It is possible that Congress intended that the broad definition of ‘mining‘ set forth in section 114(b)(4)(B) should serve not only to determine income attributable to mining within section 731, but also that this definition should furnish a guide post for determining whether a corporation was ‘engaged in mining‘ under the same section. In any event, whether we are guided by the statutory definition or by the usual and ordinary definition of ‘mining‘, we are convinced by the evidence that petitioner was not engaged in the mining of chromite for the purposes of section 731 in the taxable year.
In 1944 petitioner played an entirely passive role in the chrome mining industry as lessor of the Agnes mining claims, and received all of its income in the form of royalties from Robertson, the lessee. Following the lease agreement of April 14, 1942, petitioner had performed no function nor taken any financial risk in exploring these mining properties for ore, developing mines, extracting chromite therefrom and marketing the same. Nor was petitioner engaged in any other mining operations during the taxable year. There is evidence that it directed a few inquiries toward the purchase of other chrome mining claims and on one occasion authorized the expenditure of $3,000 to acquire chrome which had already been mined. These negligible activities fall far short of any active policy of locating and developing other chrome deposits. We do not attach much significance to the fact that in the brief period from June 24, 1941, until April 12, 1942, petitioner explored and developed the Agnes mining properties to a limited extent. These same claims had previously been located and worked in World War I and were relocated and examined prior to petitioner's incorporation. There is no affirmative evidence that petitioner found any mineable deposit of chromite therein prior to April 12, 1942, and the express terms of the lease on that date plus the small capital commitment by petitioner for exploration refute any conclusion that it completed the exploration and development work there. Finally we give little weight to this limited action on the part of petitioner because no further steps were taken towards active participation in mining operations there or elsewhere subsequent to April 14, 1942. Such activity was a mere isolated occurrence. Thus we conclude that in 1944 petitioner was not engaged in discovering deposits of chrome ore, building mines, extracting ore or treating same. It was not engaged in ‘mining‘ in the usual sense or as defined in section 114(b)(4)(B).

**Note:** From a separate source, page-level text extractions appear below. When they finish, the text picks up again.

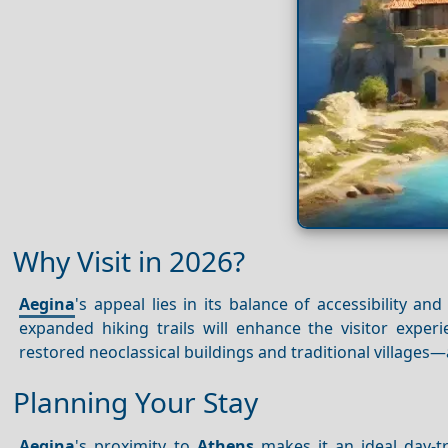
Why Visit in 2026?
Aegina
's appeal lies in its balance of accessibility and
expanded hiking trails will enhance the visitor expe
restored neoclassical buildings and traditional villages
Planning Your Stay
Aegina
's proximity to
Athens
makes it an ideal day-t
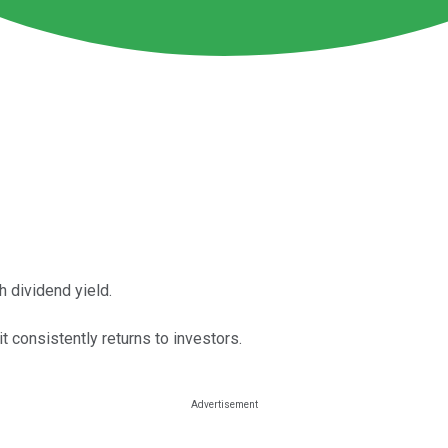
h dividend yield.
t consistently returns to investors.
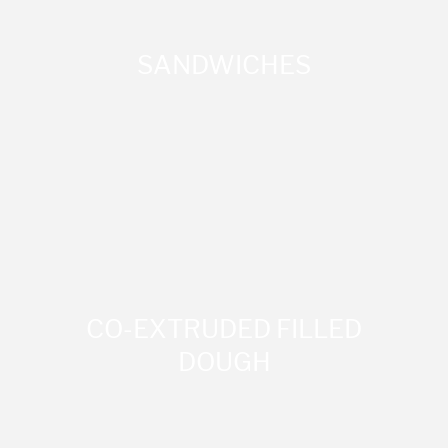
SANDWICHES
CO-EXTRUDED FILLED
DOUGH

It is a well recognized principle that tax exemptions are not to be lightly inferred, Heiner v. Colonial Trust Co., 275 U.S. 232; United States v. Stewart, 311 U.S. 60. In view of Congressional silence regarding lessors of mining properties, we are convinced it would be an undue extension of the statutory language to hold that section 731 covers a corporation such as petitioner, which bought up a few mining claims in a proven area, which started but never completed the exploration or development of any mining properties nor extracted ore therefrom, and which quickly lapsed into the passive role of a lessor holding its claims for lease to a producer willing to carry out all the mining operations necessary to mine and market chromite. We therefore hold that in 1944 petitioner was not entitled to the exemption contained in section 731. The concessions set forth in the stipulation of facts will be taken into account in the recomputation herein directed.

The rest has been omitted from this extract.